Task details
Your answer should consist of the lines holding "Scovie", copied from the material below.

Supplied material
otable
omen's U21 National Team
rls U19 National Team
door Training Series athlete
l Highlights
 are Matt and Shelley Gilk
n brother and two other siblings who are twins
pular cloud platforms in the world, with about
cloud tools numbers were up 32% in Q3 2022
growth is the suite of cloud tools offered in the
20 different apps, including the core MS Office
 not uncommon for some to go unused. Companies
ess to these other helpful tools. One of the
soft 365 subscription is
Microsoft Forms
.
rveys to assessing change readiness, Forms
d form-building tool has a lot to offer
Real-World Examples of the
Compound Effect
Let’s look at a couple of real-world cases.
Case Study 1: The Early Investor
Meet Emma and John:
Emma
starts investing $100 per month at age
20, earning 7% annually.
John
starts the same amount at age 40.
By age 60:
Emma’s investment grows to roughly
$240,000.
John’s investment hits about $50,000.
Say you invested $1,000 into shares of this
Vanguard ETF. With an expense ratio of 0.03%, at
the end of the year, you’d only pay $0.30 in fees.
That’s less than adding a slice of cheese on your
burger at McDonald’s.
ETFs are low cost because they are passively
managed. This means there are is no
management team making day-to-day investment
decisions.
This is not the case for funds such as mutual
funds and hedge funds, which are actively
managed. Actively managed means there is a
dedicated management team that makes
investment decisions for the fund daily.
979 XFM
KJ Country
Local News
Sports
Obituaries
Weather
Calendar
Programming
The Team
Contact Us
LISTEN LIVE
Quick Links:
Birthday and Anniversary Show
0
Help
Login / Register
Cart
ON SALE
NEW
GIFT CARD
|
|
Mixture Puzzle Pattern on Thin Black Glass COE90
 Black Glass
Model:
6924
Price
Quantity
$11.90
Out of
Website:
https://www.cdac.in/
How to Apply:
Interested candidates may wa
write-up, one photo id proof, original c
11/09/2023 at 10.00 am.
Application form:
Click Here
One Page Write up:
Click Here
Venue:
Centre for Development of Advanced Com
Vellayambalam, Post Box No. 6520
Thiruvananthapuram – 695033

...

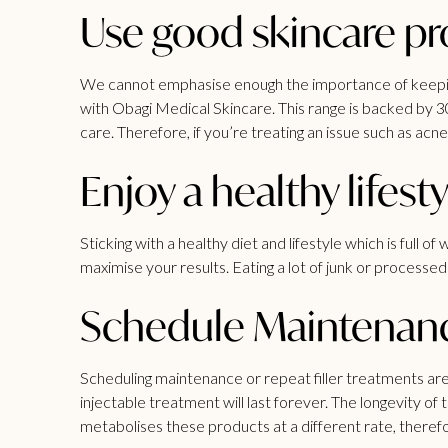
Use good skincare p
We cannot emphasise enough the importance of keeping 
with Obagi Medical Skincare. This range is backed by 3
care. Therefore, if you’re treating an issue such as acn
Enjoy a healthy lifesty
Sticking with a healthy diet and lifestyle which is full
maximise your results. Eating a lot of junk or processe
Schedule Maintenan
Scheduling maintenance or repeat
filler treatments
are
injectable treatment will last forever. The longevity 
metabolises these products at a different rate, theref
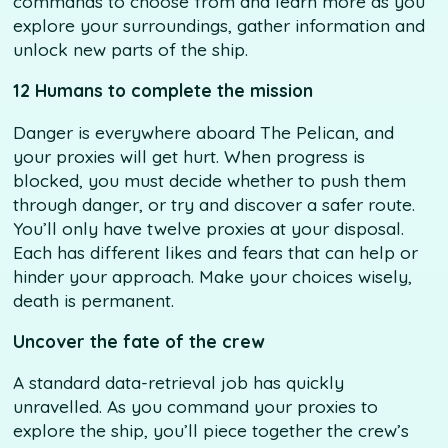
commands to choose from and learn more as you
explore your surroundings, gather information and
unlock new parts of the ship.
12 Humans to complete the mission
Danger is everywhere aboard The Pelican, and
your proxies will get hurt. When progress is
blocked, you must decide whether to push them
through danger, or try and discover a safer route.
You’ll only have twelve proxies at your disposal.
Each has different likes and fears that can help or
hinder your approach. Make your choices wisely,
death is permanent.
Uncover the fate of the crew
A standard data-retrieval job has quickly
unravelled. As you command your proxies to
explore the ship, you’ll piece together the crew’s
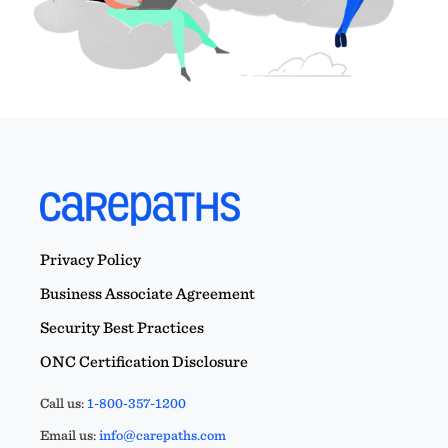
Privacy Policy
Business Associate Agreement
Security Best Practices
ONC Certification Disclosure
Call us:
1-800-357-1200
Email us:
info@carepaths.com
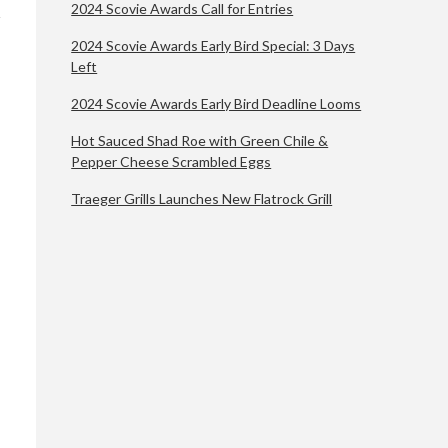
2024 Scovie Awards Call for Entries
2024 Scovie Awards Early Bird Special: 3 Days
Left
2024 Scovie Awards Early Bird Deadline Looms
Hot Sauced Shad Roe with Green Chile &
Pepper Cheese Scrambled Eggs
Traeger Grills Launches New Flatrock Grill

Written solution
2024 Scovie Awards Call for Entries
2024 Scovie Awards Early Bird Special: 3 Days
2024 Scovie Awards Early Bird Deadline Looms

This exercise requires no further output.